Given the following bond enthalpies:
B.E $(N\equiv N)=942KJ/mol$; B.E $(H-H)=436KJ/mol$
B.E $(N-N)=163KJ/mol$; B.E $(N-H)=390KJ/mol$
Determine enthalpy change for the following polymerisation reaction per mole of $N_2(g)$ consumed
$n{N}_2(g)+n{H}_2(g)\to -(-NH-NH-{)}_n-$

Answer 1

Hint:Bond enthalpy is the strength or energy associated with a bond between atoms or molecules. It is also determined as the energy required to break the bonds between atoms. For a given reaction the bond enthalpy is calculated as the sum of the bond energies of the bonds of the reactants subtracted by the bond energies of the bonds of the products.
Formula used:
 $\mathrm{\Delta }H=\mathrm{\Delta }H(reac\tan t)-\mathrm{\Delta }H(product)$

Complete step by step answer:
Bond enthalpy is referred to as the strength or energy in a chemical bond. It is a quantity which also defines the extension and stability of a reaction. Bond energy is the energy which is required to break a bond between atoms or molecules. Thus, this energy is an endothermic reaction and hence, will always be positive whereas the reaction enthalpy can be negative or positive because it involves breaking and formation of bonds. Bond enthalpy is also determined as the energy required to break the bond because the amount of energy or strength the bond holds will also be the energy required to break that bond between the molecules.

Bond enthalpy is calculated as the sum of the bond energies of the bonds of the reactants subtracted by the bond energies of the bonds of the products. The energy of the reactant’s bonds is known as energy in and the energy of the product’s bond is known as energy out.
Thus, bond enthalpy = energy in – energy out.
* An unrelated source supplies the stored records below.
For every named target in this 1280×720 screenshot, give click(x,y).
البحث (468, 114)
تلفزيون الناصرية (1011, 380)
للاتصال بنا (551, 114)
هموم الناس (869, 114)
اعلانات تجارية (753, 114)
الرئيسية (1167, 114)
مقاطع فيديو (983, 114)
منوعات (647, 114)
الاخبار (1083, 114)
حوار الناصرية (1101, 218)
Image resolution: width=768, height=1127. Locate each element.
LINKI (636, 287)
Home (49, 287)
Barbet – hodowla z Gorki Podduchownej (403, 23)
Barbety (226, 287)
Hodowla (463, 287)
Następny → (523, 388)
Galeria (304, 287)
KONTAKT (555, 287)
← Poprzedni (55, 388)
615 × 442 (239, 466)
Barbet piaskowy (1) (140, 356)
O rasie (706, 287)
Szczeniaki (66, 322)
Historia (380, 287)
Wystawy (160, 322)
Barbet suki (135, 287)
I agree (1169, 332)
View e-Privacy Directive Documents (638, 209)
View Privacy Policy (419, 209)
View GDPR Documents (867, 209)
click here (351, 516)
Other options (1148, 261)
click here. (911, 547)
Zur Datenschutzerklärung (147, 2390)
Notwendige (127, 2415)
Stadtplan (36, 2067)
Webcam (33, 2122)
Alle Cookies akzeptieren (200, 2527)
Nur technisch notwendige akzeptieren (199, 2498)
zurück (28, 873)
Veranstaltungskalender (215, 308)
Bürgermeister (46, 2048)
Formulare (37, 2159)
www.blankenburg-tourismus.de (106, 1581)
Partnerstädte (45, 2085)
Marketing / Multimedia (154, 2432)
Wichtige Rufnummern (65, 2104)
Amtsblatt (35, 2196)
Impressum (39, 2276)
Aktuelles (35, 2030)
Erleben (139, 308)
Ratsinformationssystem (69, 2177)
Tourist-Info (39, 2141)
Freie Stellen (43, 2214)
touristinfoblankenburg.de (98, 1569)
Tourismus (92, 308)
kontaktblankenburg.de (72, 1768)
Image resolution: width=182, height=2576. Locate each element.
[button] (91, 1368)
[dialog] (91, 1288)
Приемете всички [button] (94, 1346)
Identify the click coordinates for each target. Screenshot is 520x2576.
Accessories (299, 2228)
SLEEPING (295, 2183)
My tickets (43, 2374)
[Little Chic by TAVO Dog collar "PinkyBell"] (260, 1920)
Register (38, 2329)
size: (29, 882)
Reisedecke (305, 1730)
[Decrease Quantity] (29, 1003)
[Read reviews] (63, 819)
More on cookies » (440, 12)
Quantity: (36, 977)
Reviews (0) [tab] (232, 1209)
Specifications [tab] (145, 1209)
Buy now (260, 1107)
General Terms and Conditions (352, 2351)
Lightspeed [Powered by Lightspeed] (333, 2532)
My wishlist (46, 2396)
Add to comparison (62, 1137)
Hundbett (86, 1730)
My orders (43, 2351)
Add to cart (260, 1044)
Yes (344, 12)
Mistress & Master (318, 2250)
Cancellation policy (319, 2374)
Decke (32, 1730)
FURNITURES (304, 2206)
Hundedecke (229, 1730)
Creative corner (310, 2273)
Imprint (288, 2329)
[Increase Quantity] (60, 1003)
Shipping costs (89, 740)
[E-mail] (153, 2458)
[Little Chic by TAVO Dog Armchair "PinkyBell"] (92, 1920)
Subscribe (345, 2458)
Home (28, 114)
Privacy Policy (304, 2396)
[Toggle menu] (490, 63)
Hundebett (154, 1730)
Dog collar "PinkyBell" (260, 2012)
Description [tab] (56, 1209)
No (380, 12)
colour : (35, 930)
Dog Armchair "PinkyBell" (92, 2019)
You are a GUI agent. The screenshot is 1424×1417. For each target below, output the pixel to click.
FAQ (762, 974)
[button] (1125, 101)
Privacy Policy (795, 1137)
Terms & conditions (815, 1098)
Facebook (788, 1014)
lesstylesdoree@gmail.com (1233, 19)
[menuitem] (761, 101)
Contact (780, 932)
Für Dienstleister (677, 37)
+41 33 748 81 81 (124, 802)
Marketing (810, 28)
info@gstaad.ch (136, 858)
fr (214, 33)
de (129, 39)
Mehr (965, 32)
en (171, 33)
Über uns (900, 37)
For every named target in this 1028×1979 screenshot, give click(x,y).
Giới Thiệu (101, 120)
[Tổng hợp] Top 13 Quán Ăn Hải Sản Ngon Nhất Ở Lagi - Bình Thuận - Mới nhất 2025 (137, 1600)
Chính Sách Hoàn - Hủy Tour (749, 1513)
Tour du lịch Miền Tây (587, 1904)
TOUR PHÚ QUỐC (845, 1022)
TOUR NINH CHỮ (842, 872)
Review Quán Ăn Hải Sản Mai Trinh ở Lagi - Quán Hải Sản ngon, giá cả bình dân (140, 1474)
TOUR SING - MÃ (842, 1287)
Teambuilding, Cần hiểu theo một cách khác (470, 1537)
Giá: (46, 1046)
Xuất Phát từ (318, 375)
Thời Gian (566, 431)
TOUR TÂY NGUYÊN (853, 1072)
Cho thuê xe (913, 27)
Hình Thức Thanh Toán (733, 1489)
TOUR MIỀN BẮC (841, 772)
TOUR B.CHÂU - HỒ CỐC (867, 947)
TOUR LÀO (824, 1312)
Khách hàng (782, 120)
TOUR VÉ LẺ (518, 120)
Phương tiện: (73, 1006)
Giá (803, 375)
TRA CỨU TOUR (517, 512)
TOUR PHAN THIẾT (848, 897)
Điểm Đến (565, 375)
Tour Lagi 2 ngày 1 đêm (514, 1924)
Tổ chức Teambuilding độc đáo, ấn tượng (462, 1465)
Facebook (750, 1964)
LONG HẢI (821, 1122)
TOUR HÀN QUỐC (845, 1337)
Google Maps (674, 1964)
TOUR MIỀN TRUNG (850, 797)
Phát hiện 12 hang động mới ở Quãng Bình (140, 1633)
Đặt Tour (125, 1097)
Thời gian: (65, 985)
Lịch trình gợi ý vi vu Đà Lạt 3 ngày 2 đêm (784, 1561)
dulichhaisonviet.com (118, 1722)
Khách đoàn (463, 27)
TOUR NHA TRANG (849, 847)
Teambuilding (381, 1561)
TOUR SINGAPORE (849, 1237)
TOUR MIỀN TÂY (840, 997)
Bond enthalpy is represented by $\mathrm{\Delta }H$
$\therefore \mathrm{\Delta }H=\mathrm{\Delta }H(energyin)-\mathrm{\Delta }H(energyout)$ where energy in is the bonds broken and energy out is bonds formed.
For the given question we know that for per mole
$N_2+H_2\to -(NH-NH)-$
 $\Rightarrow \mathrm{\Delta }H(N\equiv N)+\mathrm{\Delta }H(H-H)=\mathrm{\Delta }H(2(N-N)+2(N-H))$
$\Rightarrow \mathrm{\Delta }H(N\equiv N)+\mathrm{\Delta }H(H-H)-\mathrm{\Delta }H(2(N-N)-2(N-H))$
Now substitute the values given
$\Rightarrow \mathrm{\Delta }H=942+436-2(163)-2(390)$
$\Rightarrow \mathrm{\Delta }H=272KJ/mol$

Thus, the enthalpy change is $272KJ/mol$.

Note:
Remember that the bonds on the reactant side are being broken and on the product side, bonds are formed. The atoms which are bonded together may or may not have equally distributed electrons. Thus, this separation results in electric charge along the bond which leads to a molecule or an atom bonded to another to acquire dipole-dipole moment. This is referred to as bond polarity.